作品タイトル不明
第4話 カエルは努力する。
アンは語学には自信があった。
そもそも、このベル国はベル語と呼ばれる地元の言葉と、隣接するブリア語、フール語、この3つを公用語としているので、当然と言えば当然だ。
「どうでしょうか、先生?」
書く、読む。結構自信満々に、褒められちゃうかもと期待しながらアンは先生に聞いてみた。
「ああ。語学は大丈夫なようだね。じゃあここに、スペーナ語を学んでおこう。あとはイング語かな。これから伸びそうな国だからね。」
「……」
「教科書は僕が用意するよ。いいね」
「…はい」
さらりとかわされて、次々に質問が降ってくる。
「じゃあ、大陸の歴史を…」
「大陸の地理を…」
「各国の特産品と工業を…」
先生に一通りのチェックをされた後、
「知識としてはあるようだね。でも重要なのは、じゃあ、この地形が歴史的にどう重要だったか、ここで産出された鉱物が大陸にどう影響していったか…みんなつながっていることを考えながら学べるともっといいと思わない?」
そう言って、先生がにっこりと笑った。
…なるほど…。
次に実は一番苦手な算術を教わる。
「うん。もう少し努力しようね」
次はダンス。
その後は剣術。
「晩餐の時に君の銀器の扱いは確認した。これは及第点。ダンスと剣術はまじめにやってこなかったのかな?」
「……」
「ダンスは僕とでは練習にならないしなあ…」
頬杖をついて眉間にしわを寄せる先生。今までのダンスの先生は褒めて下さったのに…。まあ、確かに父上より背の高い先生では私と踊るわけにはいかないか。かがみ過ぎて腰を痛めそうだ。

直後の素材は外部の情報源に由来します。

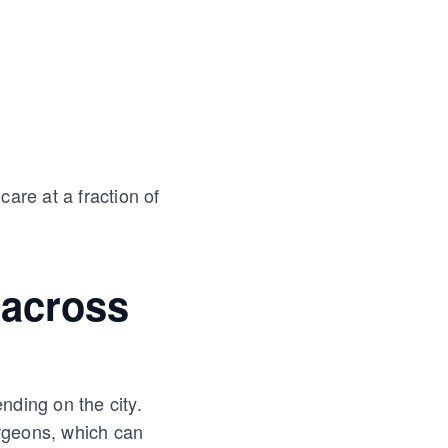
are at a fraction of
 across
nding on the city.
rgeons, which can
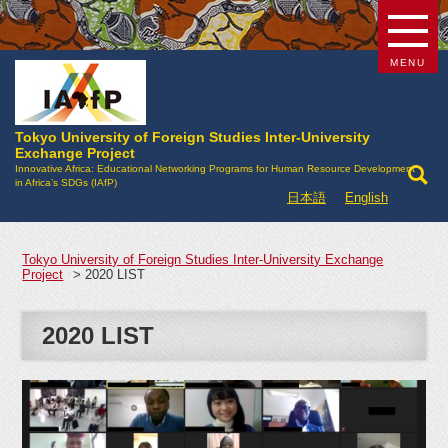
MENU
Tokyo University of Foreign Studies Inter-University
Exchange Project
Innovative Africa: Educational Networking Programs for Human Resource Development
in Africa’s SDGs (IAfP)
日本語
English
Tokyo University of Foreign Studies Inter-University Exchange
Project
>
2020 LIST
2020 LIST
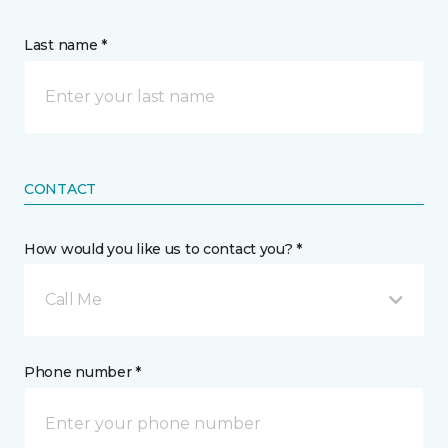
Last name *
CONTACT
How would you like us to contact you? *
Call Me
Phone number *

「まあ、いい。レイモンに言ってダンスの先生を手配しよう。剣術は全く駄目だね。明日の朝から、近衛の朝練に出なさい」
「え?」
「聞こえなかった?」
「いえ。…はい。」
「もちろん護衛は付くだろうけど、一国の王女として、自分の身は自分で守れるぐらいにしておこうね」
…なるほど…。
メモを取っている先生を見上げる。
長身で茶色の髪を後ろで緩く縛って…優し気な若草色の瞳…本人は優しくないけど。
私は翌日から、近衛の朝練に出て、午前中は語学と算術。
午後からダンス。これも…今までと違って、各国の特徴あるダンスまで…
夜は歴史と地理。帝王学…。
使用人のみんなも応援してくれて、お茶の時間には私の好きなお菓子が並ぶ。
ここで…なんとお茶を出す練習。
「君の旦那様がお茶が飲みたい、と私室で言った時、さりげなく美味しいお茶が出せたらいいと思わない?」
「……」
そんなものなんでしょうか?先生…。
ハラハラして見守ってくれるドミニクをチラ見しながら、お茶を入れたが…今一つだった。先生はそのお茶も飲んでくださった。